● EXCERPTED DATA:
____________________
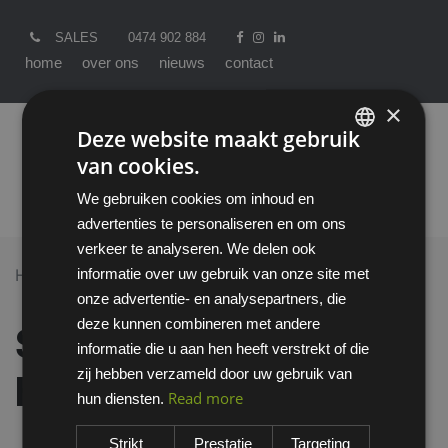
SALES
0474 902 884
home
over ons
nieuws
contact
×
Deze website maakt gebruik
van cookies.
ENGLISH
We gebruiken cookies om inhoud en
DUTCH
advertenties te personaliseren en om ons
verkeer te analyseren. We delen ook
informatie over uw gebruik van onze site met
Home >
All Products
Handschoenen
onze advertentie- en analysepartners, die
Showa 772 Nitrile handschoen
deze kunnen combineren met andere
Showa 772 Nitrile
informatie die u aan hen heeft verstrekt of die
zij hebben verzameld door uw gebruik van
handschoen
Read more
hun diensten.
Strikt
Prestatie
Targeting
____________________
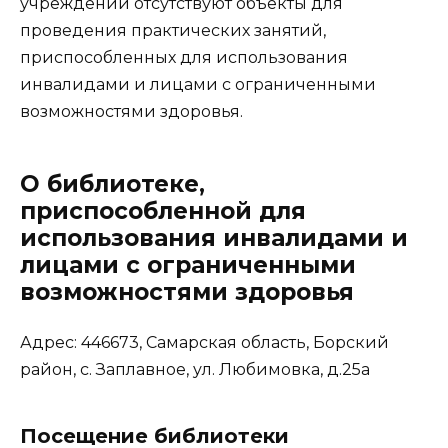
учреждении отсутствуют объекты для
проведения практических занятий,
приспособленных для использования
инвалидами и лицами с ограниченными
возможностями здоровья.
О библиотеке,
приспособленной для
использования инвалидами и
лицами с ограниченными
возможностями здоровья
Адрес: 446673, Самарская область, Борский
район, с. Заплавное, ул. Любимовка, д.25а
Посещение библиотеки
____________________
● REQUIREMENT: Reproduce word for word the material above, starting with the line that has "Адрес: 446673, Самарская область, Борский" and stopping after the line that has "Посещение библиотеки".

● ANSWER BOX:
Адрес: 446673, Самарская область, Борский
район, с. Заплавное, ул. Любимовка, д.25а
Посещение библиотеки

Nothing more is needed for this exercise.